Skip to main content

Detection

Use the detection endpoint to ask the model service to find instances of a persona's entity types in a video and return bounding boxes. The detection query is built from the persona's ontology, so the same video produces different detections under different personas.

Endpoint

POST /api/videos/:videoId/detect
body: {
"personaId"?: "<uuid>",
"manualQuery"?: "<string>",
"queryOptions"?: {...},
"confidenceThreshold"?: 0.3,
"frameNumbers"?: [<number>, ...],
"enableTracking"?: false
}

Either personaId or manualQuery must be provided; they are alternative query sources. When personaId is supplied the route looks the persona up via Prisma, returns 404 if the row does not exist, and then runs a CASL ability check (request.ability.can('read', subject('Persona', persona))), throwing 403 (Forbidden) if the requester cannot read it. So a personaId owned by another user returns 403; a non-existent personaId returns 404.

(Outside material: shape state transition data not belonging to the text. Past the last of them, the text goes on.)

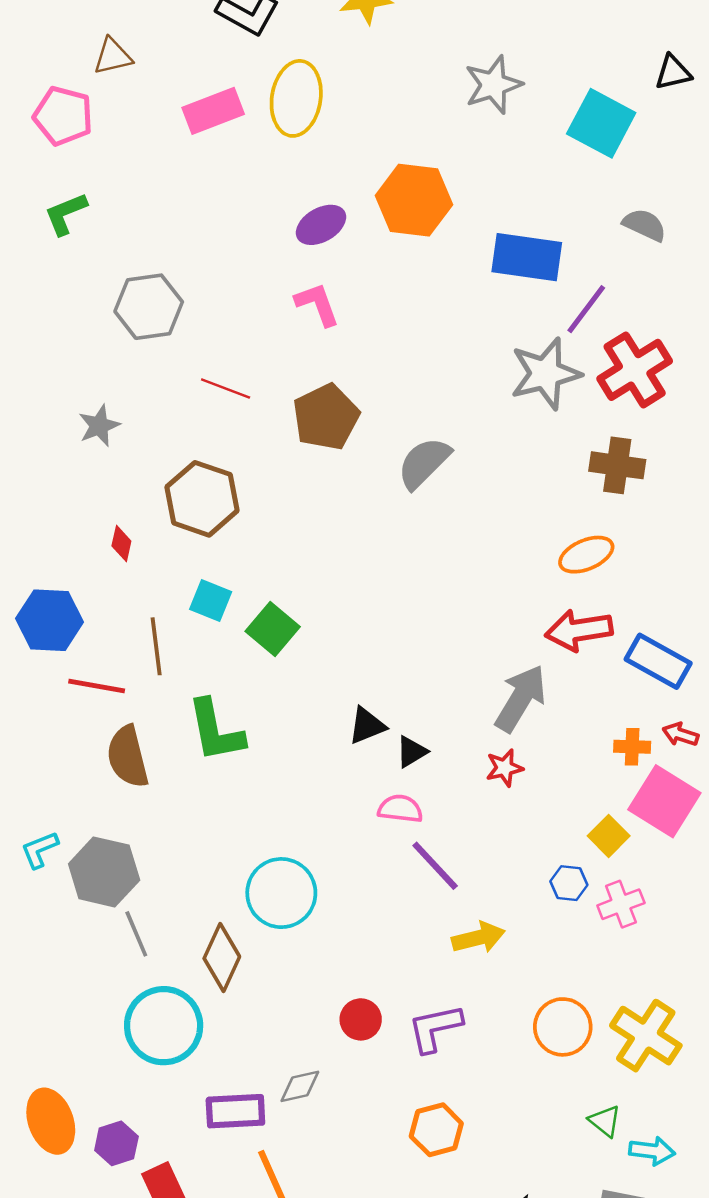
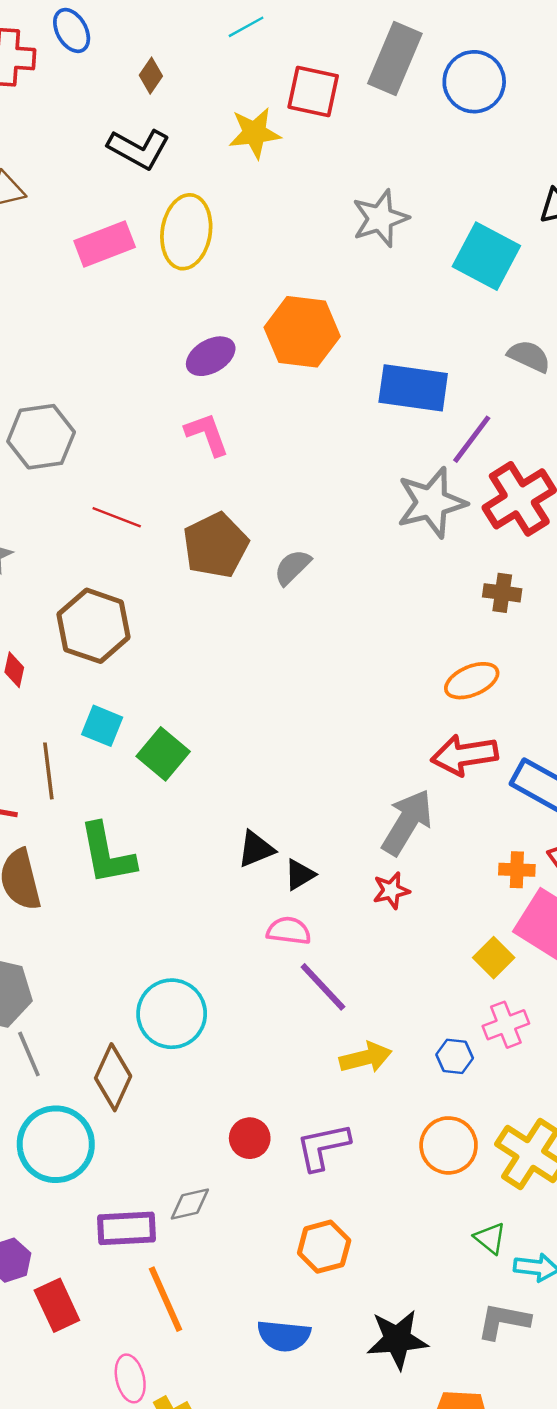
gray semicircle: (424, 463) -> (292, 567), moved, size x0.7
brown cross: (617, 465) -> (502, 593), size x0.7
blue hexagon: (569, 883) -> (455, 1056), moved

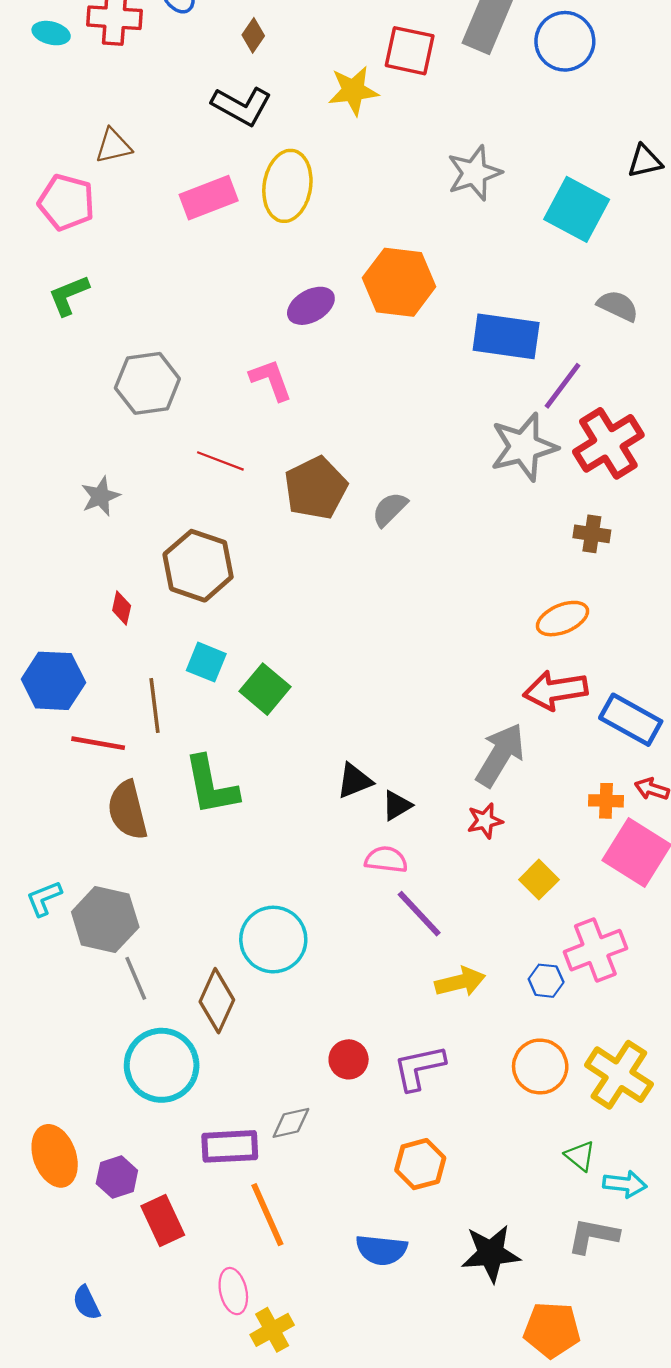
pink L-shape: (207, 434) -> (271, 380), moved
yellow square: (494, 958) -> (539, 880), moved
pink cross: (506, 1025) -> (595, 950), size x1.4

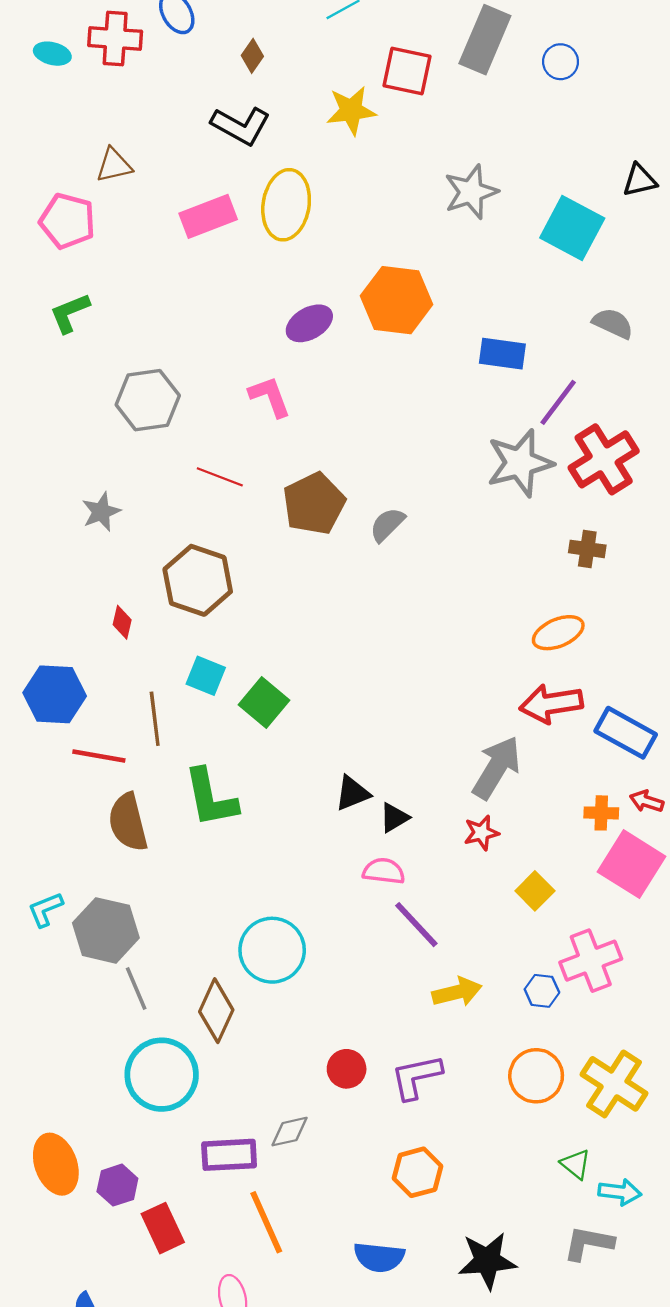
blue circle: (565, 41) -> (561, 62), size x0.6
blue rectangle: (506, 336) -> (502, 354), size x0.7

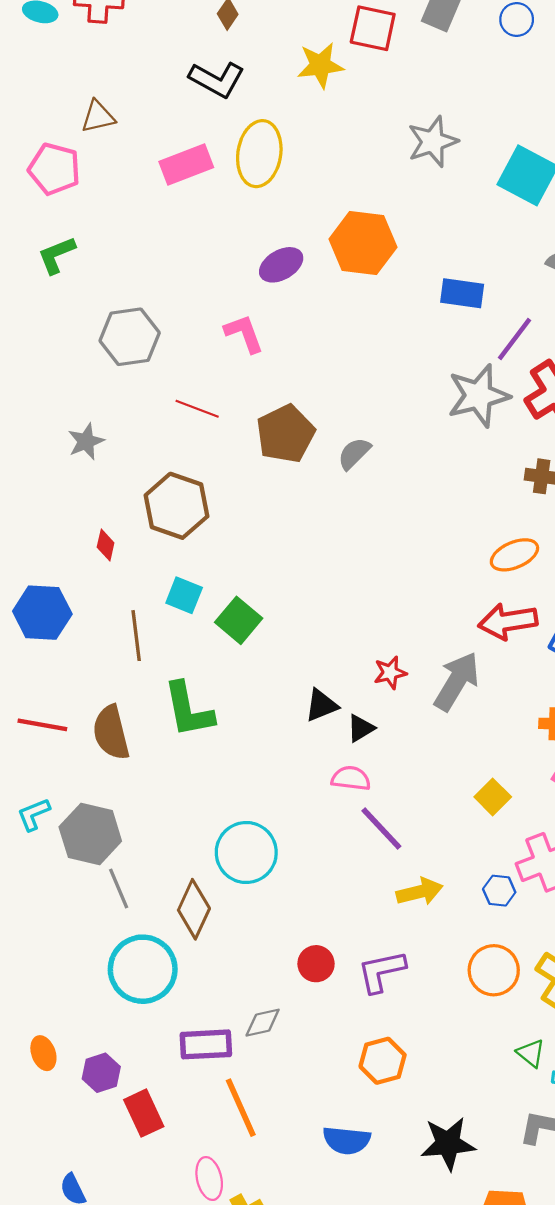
red line: (99, 756) -> (42, 725), moved
red star: (481, 833) -> (390, 673), moved
orange ellipse: (56, 1164) -> (43, 1053), size x0.6

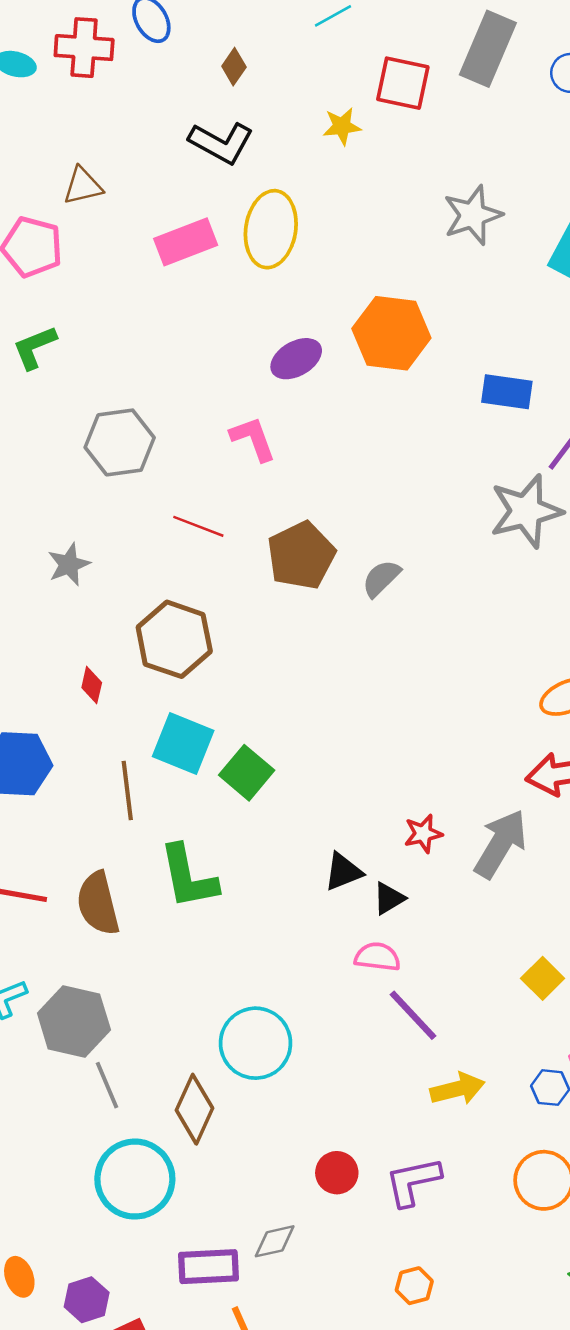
yellow star: (320, 65) -> (342, 126), size x0.7
cyan square: (184, 595) -> (183, 743), size x1.4
orange hexagon: (383, 1061) -> (414, 1286), size x0.7

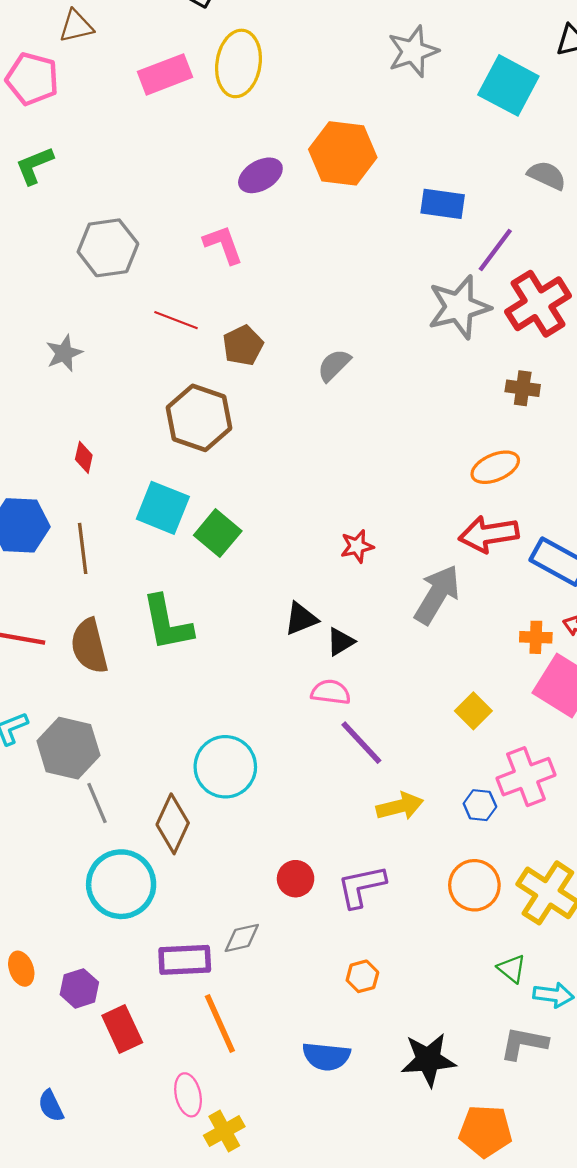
brown pentagon: (301, 556) -> (243, 345), moved, size x0.7
brown hexagon: (174, 639) -> (199, 418), moved
brown line: (127, 790) -> (83, 548), moved
red star: (423, 834) -> (357, 546), moved

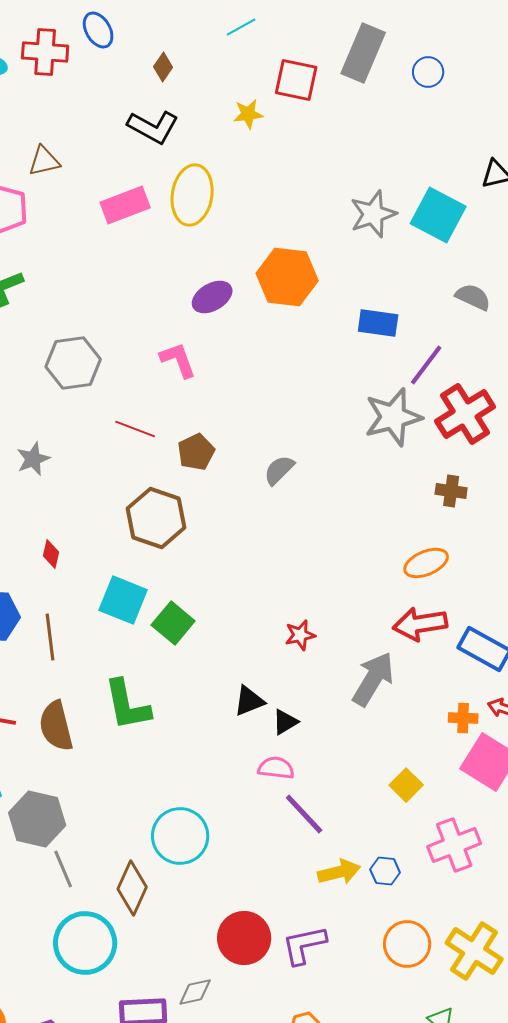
gray star: (413, 51) -> (373, 214), moved
blue hexagon: (480, 805) -> (385, 871), moved
red circle: (296, 879) -> (244, 938), size x1.6

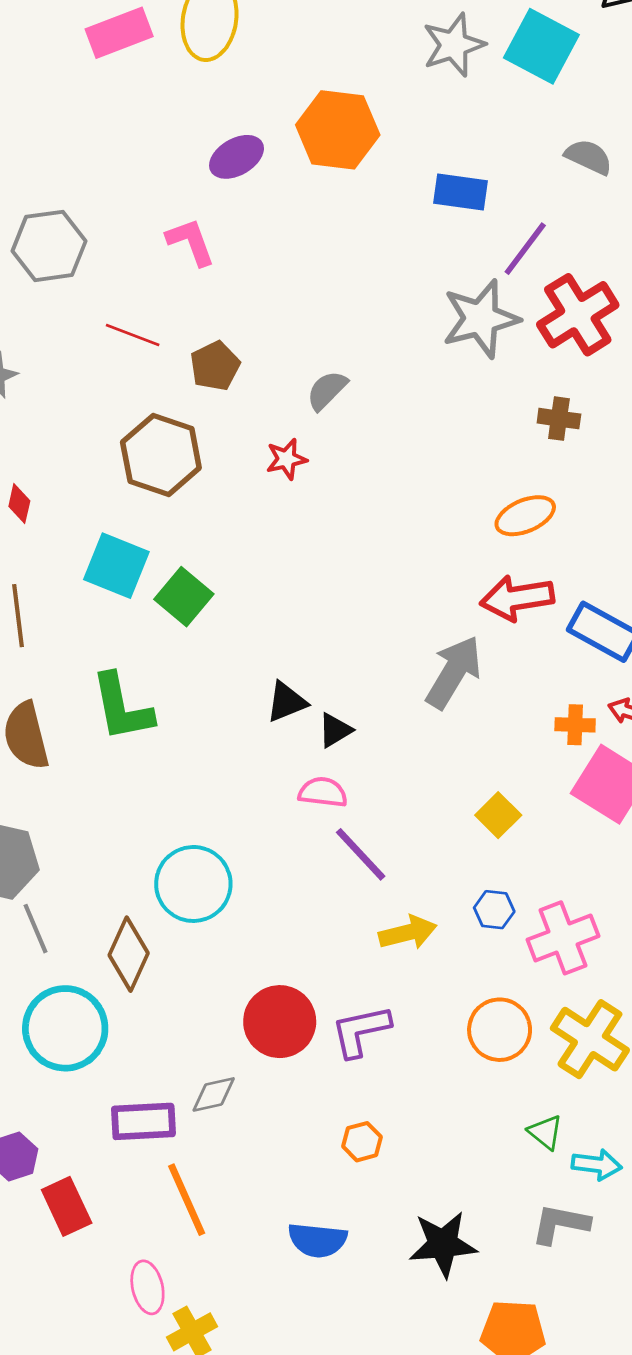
red star: (300, 635) -> (286, 459), moved
pink cross: (454, 845) -> (563, 938), moved
blue hexagon: (385, 871) -> (494, 910), moved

Detection query construction

The route reads the persona's entityTypes from its ontology and constructs a structured DetectionRequest DTO with the entity labels and the frame indices. The model service dispatches the DTO through the DetectObjectsUseCase, which calls the configured IDetectionModel adapter. The object_detection task slot in models.yaml selects the adapter; the shipped options are:

sam-3-1                  SAM 3.1                  default on GPU
sam-3 SAM 3
yolov12-large YOLOv12 large
yoloe-26 YOLOE-26
rf-detr-base RF-DETR base
yolo-world-v2 YOLO-World v2 default on CPU
yolo-world-s-onnx ONNX Runtime YOLO-World
grounding-dino-1-5 Grounding DINO 1.5
grounding-dino-tiny-onnx ONNX Runtime Grounding DINO
owlv2 OWLv2 (legacy)
florence-2 / florence-2-base-onnx Florence-2

See Reference > Model config and Reference > Model loaders.

Acting on detections

The frontend offers detected boxes as draft annotations. Each draft must be confirmed before it becomes a real annotation row. The confirm path is the standard POST /api/annotations documented in Guide > Annotations.